Entries taken from a collection
▼▼▼

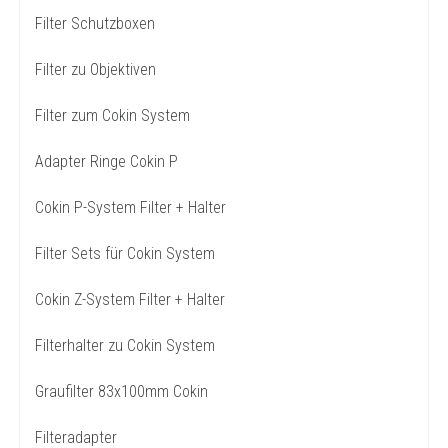
Filter Schutzboxen
Filter zu Objektiven
Filter zum Cokin System
Adapter Ringe Cokin P
Cokin P-System Filter + Halter
Filter Sets für Cokin System
Cokin Z-System Filter + Halter
Filterhalter zu Cokin System
Graufilter 83x100mm Cokin
Filteradapter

▲▲▲

_AIM OF THE EXERCISE_
Could the entries above be written out word for word, with no pictures?

_ANSWER BOX_
Filter Schutzboxen
Filter zu Objektiven
Filter zum Cokin System
Adapter Ringe Cokin P
Cokin P-System Filter + Halter
Filter Sets für Cokin System
Cokin Z-System Filter + Halter
Filterhalter zu Cokin System
Graufilter 83x100mm Cokin
Filteradapter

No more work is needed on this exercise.